Exercise directions
Everything in the data below except the pictures must be repeated word for word.

Data shown
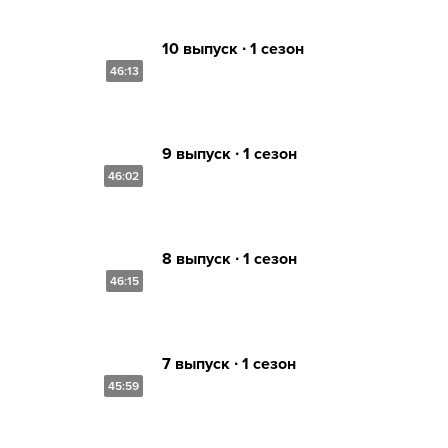
10 выпуск ∙ 1 сезон
46:13
9 выпуск ∙ 1 сезон
46:02
8 выпуск ∙ 1 сезон
46:15
7 выпуск ∙ 1 сезон
45:59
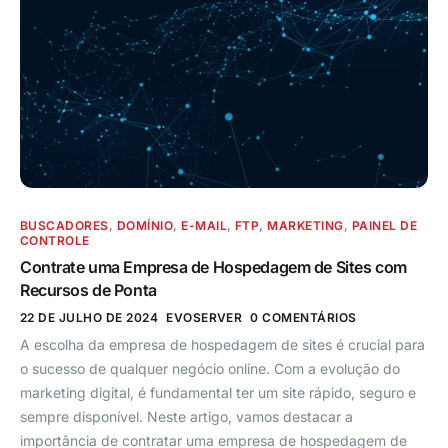
BUSCADORES
,
DOMÍNIO
,
E-MAIL
,
FTP
,
MARKETING
,
PAINEL DE
CONTROLE
Contrate uma Empresa de Hospedagem de Sites com
Recursos de Ponta
22 DE JULHO DE 2024
EVOSERVER
0 COMENTÁRIOS
A escolha da empresa de hospedagem de sites é crucial para
o sucesso de qualquer negócio online. Com a evolução do
marketing digital, é fundamental ter um site rápido, seguro e
sempre disponível. Neste artigo, vamos destacar a
importância de contratar uma empresa de hospedagem de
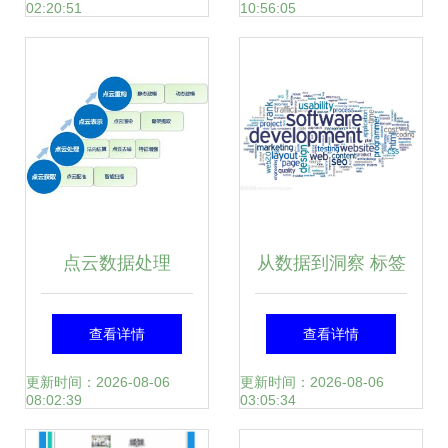
02:20:51
10:56:05
启示
点云数据处理
从数据到洞察 标签
云如何重塑软件开
查看详情
查看详情
发的数据处理服务
更新时间：2026-08-06
更新时间：2026-08-06
08:02:39
03:05:34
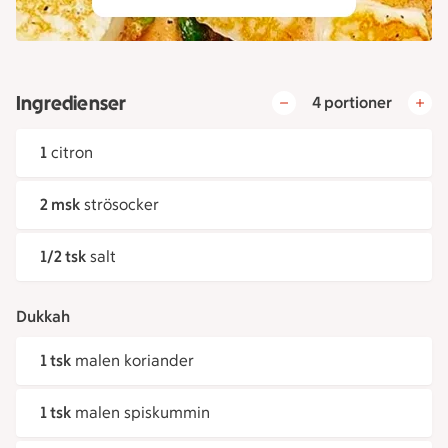
Ingredienser
4 portioner
1
citron
2 msk
strösocker
1/2 tsk
salt
Dukkah
1 tsk
malen koriander
1 tsk
malen spiskummin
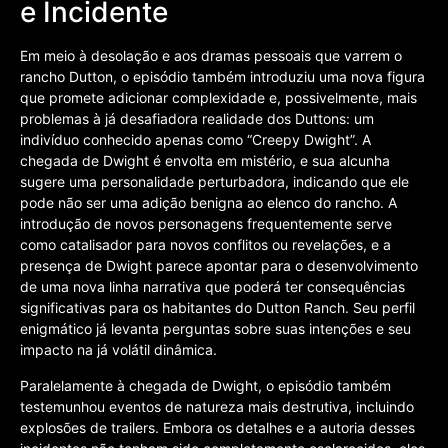
e Incidente
Em meio à desolação e aos dramas pessoais que varrem o
rancho Dutton, o episódio também introduziu uma nova figura
que promete adicionar complexidade e, possivelmente, mais
problemas à já desafiadora realidade dos Duttons: um
indivíduo conhecido apenas como “Creepy Dwight”. A
chegada de Dwight é envolta em mistério, e sua alcunha
sugere uma personalidade perturbadora, indicando que ele
pode não ser uma adição benigna ao elenco do rancho. A
introdução de novos personagens frequentemente serve
como catalisador para novos conflitos ou revelações, e a
presença de Dwight parece apontar para o desenvolvimento
de uma nova linha narrativa que poderá ter consequências
significativas para os habitantes do Dutton Ranch. Seu perfil
enigmático já levanta perguntas sobre suas intenções e seu
impacto na já volátil dinâmica.
Paralelamente à chegada de Dwight, o episódio também
testemunhou eventos de natureza mais destrutiva, incluindo
explosões de trailers. Embora os detalhes e a autoria desses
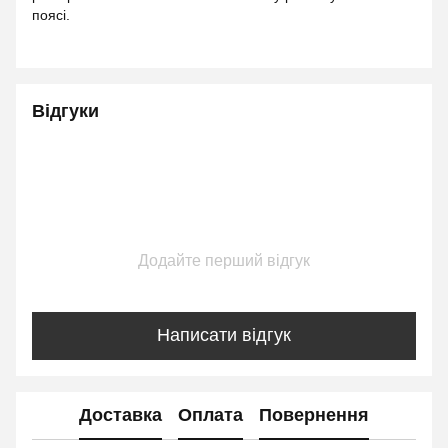
поясі.
Відгуки
Додайте перший відгук
Написати відгук
Доставка
Оплата
Повернення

Response below
10 выпуск ∙ 1 сезон
46:13
9 выпуск ∙ 1 сезон
46:02
8 выпуск ∙ 1 сезон
46:15
7 выпуск ∙ 1 сезон
45:59
BUSCADORES
,
DOMÍNIO
,
E-MAIL
,
FTP
,
MARKETING
,
PAINEL DE
CONTROLE
Contrate uma Empresa de Hospedagem de Sites com
Recursos de Ponta
22 DE JULHO DE 2024
EVOSERVER
0 COMENTÁRIOS
A escolha da empresa de hospedagem de sites é crucial para
o sucesso de qualquer negócio online. Com a evolução do
marketing digital, é fundamental ter um site rápido, seguro e
sempre disponível. Neste artigo, vamos destacar a
importância de contratar uma empresa de hospedagem de
02:20:51
10:56:05
启示
点云数据处理
从数据到洞察 标签
云如何重塑软件开
查看详情
查看详情
发的数据处理服务
更新时间：2026-08-06
更新时间：2026-08-06
08:02:39
03:05:34
Ingredienser
4 portioner
1
citron
2 msk
strösocker
1/2 tsk
salt
Dukkah
1 tsk
malen koriander
1 tsk
malen spiskummin
e Incidente
Em meio à desolação e aos dramas pessoais que varrem o
rancho Dutton, o episódio também introduziu uma nova figura
que promete adicionar complexidade e, possivelmente, mais
problemas à já desafiadora realidade dos Duttons: um
indivíduo conhecido apenas como “Creepy Dwight”. A
chegada de Dwight é envolta em mistério, e sua alcunha
sugere uma personalidade perturbadora, indicando que ele
pode não ser uma adição benigna ao elenco do rancho. A
introdução de novos personagens frequentemente serve
como catalisador para novos conflitos ou revelações, e a
presença de Dwight parece apontar para o desenvolvimento
de uma nova linha narrativa que poderá ter consequências
significativas para os habitantes do Dutton Ranch. Seu perfil
enigmático já levanta perguntas sobre suas intenções e seu
impacto na já volátil dinâmica.
Paralelamente à chegada de Dwight, o episódio também
testemunhou eventos de natureza mais destrutiva, incluindo
explosões de trailers. Embora os detalhes e a autoria desses
поясі.
Відгуки
Додайте перший відгук
Написати відгук
Доставка
Оплата
Повернення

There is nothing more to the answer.